Repeat every entry in the listing below, exactly.
::: GIVEN RECORDS :::
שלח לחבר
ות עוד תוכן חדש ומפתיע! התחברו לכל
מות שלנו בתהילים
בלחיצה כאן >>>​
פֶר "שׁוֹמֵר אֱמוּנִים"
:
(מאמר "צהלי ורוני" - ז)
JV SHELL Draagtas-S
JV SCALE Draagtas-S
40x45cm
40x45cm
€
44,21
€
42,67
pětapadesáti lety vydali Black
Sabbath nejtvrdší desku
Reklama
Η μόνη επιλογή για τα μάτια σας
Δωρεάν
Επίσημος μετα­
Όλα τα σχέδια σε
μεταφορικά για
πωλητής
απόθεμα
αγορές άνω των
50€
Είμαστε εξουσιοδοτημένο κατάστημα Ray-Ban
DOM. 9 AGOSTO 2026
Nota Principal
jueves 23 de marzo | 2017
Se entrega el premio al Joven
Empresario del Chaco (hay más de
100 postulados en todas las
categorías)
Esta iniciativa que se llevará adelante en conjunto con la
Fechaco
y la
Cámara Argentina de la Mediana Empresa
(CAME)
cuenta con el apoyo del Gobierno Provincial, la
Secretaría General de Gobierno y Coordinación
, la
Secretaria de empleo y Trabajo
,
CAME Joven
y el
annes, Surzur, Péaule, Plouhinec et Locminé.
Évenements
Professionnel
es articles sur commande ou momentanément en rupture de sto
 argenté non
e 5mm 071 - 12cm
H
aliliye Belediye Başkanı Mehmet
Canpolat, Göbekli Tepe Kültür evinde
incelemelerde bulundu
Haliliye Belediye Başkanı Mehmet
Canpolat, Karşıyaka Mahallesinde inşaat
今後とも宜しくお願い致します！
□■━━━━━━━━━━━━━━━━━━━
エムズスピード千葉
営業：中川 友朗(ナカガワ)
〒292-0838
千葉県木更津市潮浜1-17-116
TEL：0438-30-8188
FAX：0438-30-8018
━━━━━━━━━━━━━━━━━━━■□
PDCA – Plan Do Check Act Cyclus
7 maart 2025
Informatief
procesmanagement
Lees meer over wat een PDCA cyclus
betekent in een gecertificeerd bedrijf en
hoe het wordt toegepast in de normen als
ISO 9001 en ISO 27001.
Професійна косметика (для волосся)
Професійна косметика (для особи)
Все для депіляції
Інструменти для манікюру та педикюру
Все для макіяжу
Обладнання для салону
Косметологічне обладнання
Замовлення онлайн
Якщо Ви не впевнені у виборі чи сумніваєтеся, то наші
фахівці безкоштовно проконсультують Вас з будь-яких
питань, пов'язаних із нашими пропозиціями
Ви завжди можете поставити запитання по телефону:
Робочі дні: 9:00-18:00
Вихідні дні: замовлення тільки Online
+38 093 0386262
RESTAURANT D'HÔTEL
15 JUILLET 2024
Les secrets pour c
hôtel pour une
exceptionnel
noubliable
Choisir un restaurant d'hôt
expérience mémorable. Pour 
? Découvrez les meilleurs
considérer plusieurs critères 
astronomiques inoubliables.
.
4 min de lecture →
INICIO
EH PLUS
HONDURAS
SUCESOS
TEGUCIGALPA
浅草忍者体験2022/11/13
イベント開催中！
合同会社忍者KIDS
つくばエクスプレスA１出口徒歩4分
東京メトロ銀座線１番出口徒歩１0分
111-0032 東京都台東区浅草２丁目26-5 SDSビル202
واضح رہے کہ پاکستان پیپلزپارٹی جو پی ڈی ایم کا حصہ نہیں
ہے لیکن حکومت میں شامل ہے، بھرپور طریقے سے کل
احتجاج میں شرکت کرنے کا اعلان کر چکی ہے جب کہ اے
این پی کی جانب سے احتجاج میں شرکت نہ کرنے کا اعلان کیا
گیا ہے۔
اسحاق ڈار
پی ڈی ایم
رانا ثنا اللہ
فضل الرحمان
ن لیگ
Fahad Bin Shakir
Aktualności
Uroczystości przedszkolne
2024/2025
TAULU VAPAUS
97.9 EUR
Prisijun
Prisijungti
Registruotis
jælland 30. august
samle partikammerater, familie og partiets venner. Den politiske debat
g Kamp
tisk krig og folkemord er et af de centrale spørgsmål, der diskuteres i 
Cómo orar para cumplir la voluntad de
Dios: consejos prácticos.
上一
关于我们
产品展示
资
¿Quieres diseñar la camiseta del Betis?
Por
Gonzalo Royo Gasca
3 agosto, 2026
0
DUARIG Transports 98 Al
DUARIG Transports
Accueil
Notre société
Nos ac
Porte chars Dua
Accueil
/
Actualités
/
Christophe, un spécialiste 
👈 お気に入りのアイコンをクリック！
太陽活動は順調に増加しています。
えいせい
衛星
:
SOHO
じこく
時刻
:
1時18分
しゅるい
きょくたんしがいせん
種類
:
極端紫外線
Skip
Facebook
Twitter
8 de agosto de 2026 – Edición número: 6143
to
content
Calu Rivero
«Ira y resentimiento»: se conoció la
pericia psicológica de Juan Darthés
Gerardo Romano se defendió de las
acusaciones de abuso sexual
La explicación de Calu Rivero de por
:::
### ANSWER TO THIS TASK
שלח לחבר
ות עוד תוכן חדש ומפתיע! התחברו לכל
מות שלנו בתהילים
בלחיצה כאן >>>​
פֶר "שׁוֹמֵר אֱמוּנִים"
:
(מאמר "צהלי ורוני" - ז)
JV SHELL Draagtas-S
JV SCALE Draagtas-S
40x45cm
40x45cm
€
44,21
€
42,67
pětapadesáti lety vydali Black
Sabbath nejtvrdší desku
Reklama
Η μόνη επιλογή για τα μάτια σας
Δωρεάν
Επίσημος μετα­
Όλα τα σχέδια σε
μεταφορικά για
πωλητής
απόθεμα
αγορές άνω των
50€
Είμαστε εξουσιοδοτημένο κατάστημα Ray-Ban
DOM. 9 AGOSTO 2026
Nota Principal
jueves 23 de marzo | 2017
Se entrega el premio al Joven
Empresario del Chaco (hay más de
100 postulados en todas las
categorías)
Esta iniciativa que se llevará adelante en conjunto con la
Fechaco
y la
Cámara Argentina de la Mediana Empresa
(CAME)
cuenta con el apoyo del Gobierno Provincial, la
Secretaría General de Gobierno y Coordinación
, la
Secretaria de empleo y Trabajo
,
CAME Joven
y el
annes, Surzur, Péaule, Plouhinec et Locminé.
Évenements
Professionnel
es articles sur commande ou momentanément en rupture de sto
 argenté non
e 5mm 071 - 12cm
H
aliliye Belediye Başkanı Mehmet
Canpolat, Göbekli Tepe Kültür evinde
incelemelerde bulundu
Haliliye Belediye Başkanı Mehmet
Canpolat, Karşıyaka Mahallesinde inşaat
今後とも宜しくお願い致します！
□■━━━━━━━━━━━━━━━━━━━
エムズスピード千葉
営業：中川 友朗(ナカガワ)
〒292-0838
千葉県木更津市潮浜1-17-116
TEL：0438-30-8188
FAX：0438-30-8018
━━━━━━━━━━━━━━━━━━━■□
PDCA – Plan Do Check Act Cyclus
7 maart 2025
Informatief
procesmanagement
Lees meer over wat een PDCA cyclus
betekent in een gecertificeerd bedrijf en
hoe het wordt toegepast in de normen als
ISO 9001 en ISO 27001.
Професійна косметика (для волосся)
Професійна косметика (для особи)
Все для депіляції
Інструменти для манікюру та педикюру
Все для макіяжу
Обладнання для салону
Косметологічне обладнання
Замовлення онлайн
Якщо Ви не впевнені у виборі чи сумніваєтеся, то наші
фахівці безкоштовно проконсультують Вас з будь-яких
питань, пов'язаних із нашими пропозиціями
Ви завжди можете поставити запитання по телефону:
Робочі дні: 9:00-18:00
Вихідні дні: замовлення тільки Online
+38 093 0386262
RESTAURANT D'HÔTEL
15 JUILLET 2024
Les secrets pour c
hôtel pour une
exceptionnel
noubliable
Choisir un restaurant d'hôt
expérience mémorable. Pour 
? Découvrez les meilleurs
considérer plusieurs critères 
astronomiques inoubliables.
.
4 min de lecture →
INICIO
EH PLUS
HONDURAS
SUCESOS
TEGUCIGALPA
浅草忍者体験2022/11/13
イベント開催中！
合同会社忍者KIDS
つくばエクスプレスA１出口徒歩4分
東京メトロ銀座線１番出口徒歩１0分
111-0032 東京都台東区浅草２丁目26-5 SDSビル202
واضح رہے کہ پاکستان پیپلزپارٹی جو پی ڈی ایم کا حصہ نہیں
ہے لیکن حکومت میں شامل ہے، بھرپور طریقے سے کل
احتجاج میں شرکت کرنے کا اعلان کر چکی ہے جب کہ اے
این پی کی جانب سے احتجاج میں شرکت نہ کرنے کا اعلان کیا
گیا ہے۔
اسحاق ڈار
پی ڈی ایم
رانا ثنا اللہ
فضل الرحمان
ن لیگ
Fahad Bin Shakir
Aktualności
Uroczystości przedszkolne
2024/2025
TAULU VAPAUS
97.9 EUR
Prisijun
Prisijungti
Registruotis
jælland 30. august
samle partikammerater, familie og partiets venner. Den politiske debat
g Kamp
tisk krig og folkemord er et af de centrale spørgsmål, der diskuteres i 
Cómo orar para cumplir la voluntad de
Dios: consejos prácticos.
上一
关于我们
产品展示
资
¿Quieres diseñar la camiseta del Betis?
Por
Gonzalo Royo Gasca
3 agosto, 2026
0
DUARIG Transports 98 Al
DUARIG Transports
Accueil
Notre société
Nos ac
Porte chars Dua
Accueil
/
Actualités
/
Christophe, un spécialiste 
👈 お気に入りのアイコンをクリック！
太陽活動は順調に増加しています。
えいせい
衛星
:
SOHO
じこく
時刻
:
1時18分
しゅるい
きょくたんしがいせん
種類
:
極端紫外線
Skip
Facebook
Twitter
8 de agosto de 2026 – Edición número: 6143
to
content
Calu Rivero
«Ira y resentimiento»: se conoció la
pericia psicológica de Juan Darthés
Gerardo Romano se defendió de las
acusaciones de abuso sexual
La explicación de Calu Rivero de por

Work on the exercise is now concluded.